Gena / Touch Matters
This is a generalization, but for the most part in terms of "senior" housing/medical facilities, government regulations only come into play when the facility is accepting government funds (aka Medicare/Medicaid). This gets most ALs off the radar because they so rarely accept Medicaid and Medicare, being a health insurance, does not pay for room and board. ALs that accept Medicaid usually severely limit the number of beds they reserve for Medicaid because the Medicaid payment is so low compared to what they can get for private pay residents. So you need to be very careful listening to the marketing speech that says " oh, when your Mom runs out of money, we accept Medicaid" because what may not be said is "if we have a dedicated Medicaid bed available at that time". If they don't have the bed.... out you go!
LTCs do accept Medicare/Medicaid (federal funds) so the government at least looks at what they charge but if they can provide spreadsheets and invoices during their audits (which are not as thorough or as frequent as I would like but that is another story as the government can't get experienced accountants because the government can't match the salaries of accounting firms) they may get a bit more in Medicaid funding but it will never match private pay. Medicare is going to pay the approved sum for approved skilled nursing/rehab (also less than private pay).
In all honesty, their costs probably have increased dramatically as everything has gone up. When eggs when from $2.00 per dz. to $4.89/dz many of us simply decreased our use of eggs but you can't do that in an AL or LTC so you can imagine what that kind of increase on the level of feeding 80 people can do. Now they have (supposedly) increased the amount they pay to try to attract LPNs and RNs although in NJ ALs do not have to have an RN on site as long as they have 24 access to one but they have to pay her (or her agency) something for the access. I have yet to see them increase the amount of money they pay CNAs who do the real "grunt" work (changing diapers, feeding, doing laundry) or the kitchen staff. So yes............. they remain incredibly understaffed in some key positions because the income that doesn't flow to the owners goes to administration, marketing and maintaining the beautiful buildings. I don't deny the owners a profit.... I just would like to see the profit a bit more evenly distributed.
Aside: I am attempting to start a "caring community" in my area, where people striving to care for themselves healthfully, also strive to help each other - with information, sharing equipment, helping as they can, developing relationships with a nursing agency and other helpers, etc. I see this as a model that could be useful for many of us entering our last laps.
In most instances they can do raises as they deem appropriate and necessary, and the resident has to decide whether to stay or to move to another facility.
POA may request a meeting with administration to discuss any raises; this may help.
I would try to find out from other local facilities what their rate is.
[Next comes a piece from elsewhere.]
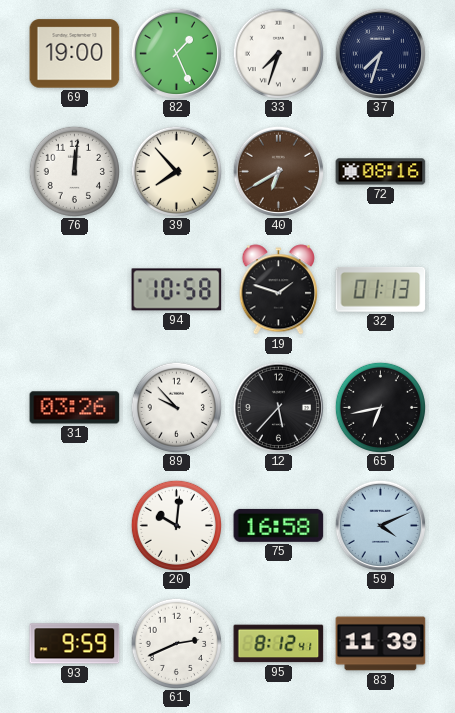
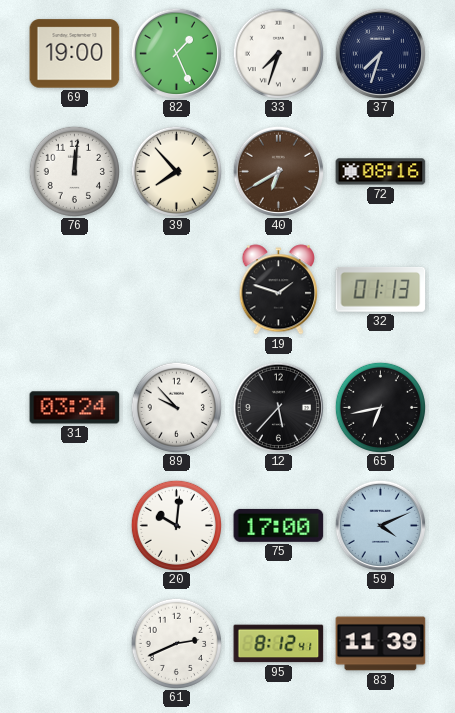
94: 10:58 -> none
31: 03:26 -> 03:24
75: 16:58 -> 17:00
93: 9:59 -> none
Generally a geographic area tends to have rates that are somewhat comparable. Rates tend to be higher in areas that are closer to more major cities with rates lower in more rural areas.
Perhaps if you choose to investigate this you ideally might find a facility with availability that has a lower rate. Of course you would have to feel positive about that place.
I moved my mother last September to a preferable place when there was an open bed. She just passed the end of April. This facility had not yet been completed when I began my search before we officially moved here. The cost was higher but not greatly so and there was a great difference in personnel, food and cleanliness both in attending to her and her clothing but also how the room was kept.
I hope you might find some solutions. I know how difficult it is in general to have someone in a facility especially when there are factors that seem unfair or prove to be a difficult fit.